Approved Food Products List (May 7, 2014):

(1) Baked goods, without cream, custard, or meat fillings, such as breads, biscuits, churros, cookies, pastries, and tortillas.
(2) Candy, such as brittle and toffee.
(3) Chocolate-covered nonperishable foods, such as nuts and dried fruits.
(4) Dried fruit.
(5) Dried pasta.
(6) Dry baking mixes.
(7) Fruit pies, fruit empanadas, and fruit tamales.
(8) Granola, cereals, and trail mixes.
(9) Herb blends and dried mole paste.
(10)Honey and sweet sorghum syrup.
(11) Jams, jellies, preserves, and fruit butter that comply with the standard described in Part 150 of Title 21 of the Code of Federal Regulations. *see below
(12) Nut mixes and nut butters.
(13) Popcorn.
(14) Vinegar and mustard.
(15) Roasted coffee and dried tea.
(16) Waffle cones and pizelles.
(17) Cotton candy.
(18) Candied apples.
(19) Confections such as salted caramel, fudge, marshmallow bars, chocolate covered marshmallow, nuts, and hard candy, or any combination thereof.
(20) Buttercream frosting, buttercream icing, buttercream fondant, and gum paste that do not contain eggs, cream, or cream cheese.

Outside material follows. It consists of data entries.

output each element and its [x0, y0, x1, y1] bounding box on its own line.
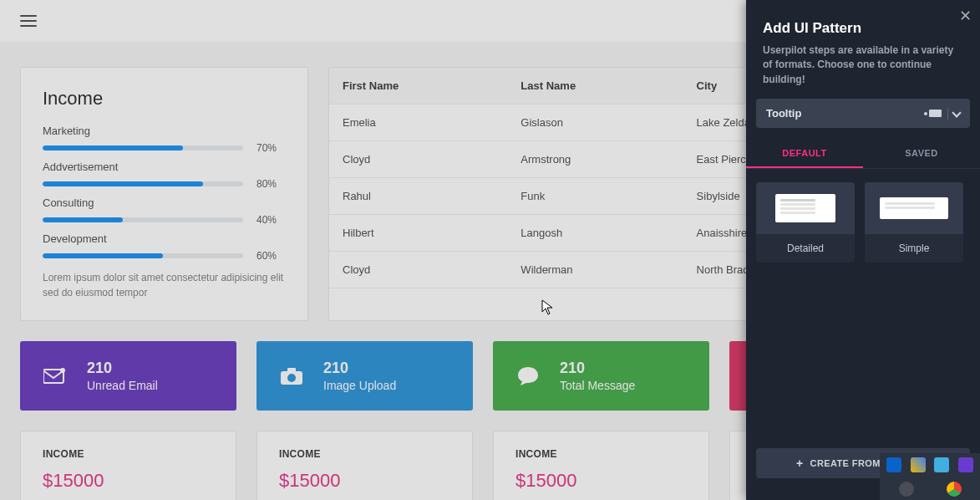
tooltip-icon: [924, 109, 942, 119]
bar-track: [43, 181, 243, 186]
stat-value: 210: [87, 360, 158, 377]
table-cell: Funk: [507, 178, 683, 215]
table-cell: Rahul: [329, 178, 507, 215]
chat-icon: [515, 363, 541, 390]
income-bar: Addvertisement80%: [43, 161, 286, 190]
bluetooth-icon[interactable]: [886, 457, 901, 472]
svg-point-4: [287, 374, 296, 382]
bar-track: [43, 253, 243, 258]
stat-tile[interactable]: 210Image Upload: [256, 341, 473, 411]
income-bar: Consulting40%: [43, 196, 286, 226]
svg-rect-7: [929, 110, 942, 117]
stat-value: 210: [560, 360, 635, 377]
bar-label: Development: [43, 232, 286, 245]
stat-tile[interactable]: 210Unread Email: [20, 341, 236, 411]
income-summary-value: $15000: [279, 470, 450, 492]
table-cell: Emelia: [329, 105, 507, 141]
income-card: Income Marketing70%Addvertisement80%Cons…: [20, 67, 308, 321]
table-cell: Cloyd: [329, 141, 507, 178]
menu-toggle[interactable]: [20, 15, 37, 27]
settings-tray-icon[interactable]: [958, 457, 973, 472]
income-title: Income: [43, 88, 286, 110]
table-cell: Cloyd: [329, 252, 507, 288]
income-summary-head: INCOME: [279, 448, 450, 460]
browser-tray-icon[interactable]: [899, 482, 914, 497]
camera-icon: [278, 363, 305, 390]
bar-track: [43, 217, 243, 222]
table-header: Last Name: [507, 68, 683, 105]
mail-icon: [42, 363, 69, 390]
tab-saved[interactable]: SAVED: [863, 140, 980, 168]
panel-title: Add UI Pattern: [763, 20, 963, 37]
income-summary-value: $15000: [43, 470, 214, 492]
bar-label: Consulting: [43, 196, 286, 209]
income-summary-head: INCOME: [43, 448, 214, 460]
table-cell: Hilbert: [329, 215, 507, 252]
bar-label: Marketing: [43, 125, 286, 137]
income-summary-card: INCOME$15000: [256, 431, 473, 500]
table-header: First Name: [329, 68, 507, 105]
template-detailed[interactable]: Detailed: [756, 182, 855, 263]
stat-label: Unread Email: [87, 379, 158, 392]
income-summary-card: INCOME$15000: [493, 431, 709, 500]
stat-label: Total Message: [560, 379, 635, 392]
income-bar: Marketing70%: [43, 125, 286, 154]
close-icon[interactable]: ✕: [959, 7, 972, 25]
bar-track: [43, 145, 243, 151]
pattern-type-label: Tooltip: [766, 107, 801, 120]
bar-percent: 60%: [256, 250, 277, 262]
panel-subtitle: Userpilot steps are available in a varie…: [763, 43, 963, 87]
table-cell: Wilderman: [507, 252, 683, 288]
template-simple-label: Simple: [865, 234, 963, 263]
bar-percent: 40%: [256, 214, 277, 226]
bar-percent: 70%: [256, 142, 277, 154]
table-cell: Gislason: [507, 105, 683, 141]
chrome-tray-icon[interactable]: [947, 482, 962, 497]
income-summary-head: INCOME: [515, 448, 687, 460]
income-description: Lorem ipsum dolor sit amet consectetur a…: [43, 270, 286, 300]
table-cell: Armstrong: [507, 141, 683, 178]
add-ui-pattern-panel: ✕ Add UI Pattern Userpilot steps are ava…: [746, 0, 980, 500]
template-simple[interactable]: Simple: [865, 182, 963, 263]
income-bar: Development60%: [43, 232, 286, 262]
svg-point-8: [924, 112, 927, 115]
stat-tile[interactable]: 210Total Message: [493, 341, 709, 411]
tab-default[interactable]: DEFAULT: [746, 140, 863, 168]
income-summary-value: $15000: [515, 470, 687, 492]
system-tray: [880, 453, 980, 500]
bar-percent: 80%: [256, 178, 277, 190]
table-cell: Langosh: [507, 215, 683, 252]
stat-value: 210: [323, 360, 396, 377]
svg-rect-3: [287, 368, 296, 372]
template-detailed-label: Detailed: [756, 234, 855, 263]
app-tray-icon[interactable]: [934, 457, 949, 472]
pattern-type-select[interactable]: Tooltip: [756, 99, 970, 128]
bar-label: Addvertisement: [43, 161, 286, 173]
stat-label: Image Upload: [323, 379, 396, 392]
chevron-down-icon: [952, 108, 961, 117]
income-summary-card: INCOME$15000: [20, 431, 236, 500]
security-icon[interactable]: [911, 457, 926, 472]
svg-point-1: [60, 368, 65, 373]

(21) Dried or Dehydrated vegetables.
(22) Dried vegetarian-based soup mixes.
(23) Vegetable and potato chips.
(24) Ground chocolate.


*Jams, jellies, preserves, and fruit butter: Cottage food operations which produce jams, jellies, preserves, and other related products must be sure that their products meet the legal established standards of identity requirements for those products as set forth in 21 CFR Part 150. The purpose of the regulation is to maintain the integrity of the food product to ensure consumers consistently get what they expect. The product name and ingredients listed on the label must be factual and comply with the legal definitions and standards of identity or the product may be considered misbranded. Products made with other ingredients that are not defined in 21 CFR 150 cannot be produced by cottage food operations. Addition of other ingredients or alteration of ingredient profiles changes the chemistry of the food, which can allow the growth of various bacteria and toxins under the right conditions. For example, addition of peppers (i.e. jalapeno pepper) to make pepper jelly is not supported by 21 CFR 150 and the addition of this low acid ingredient could cause the formation of botulism toxin in the product if the proper controls are not used.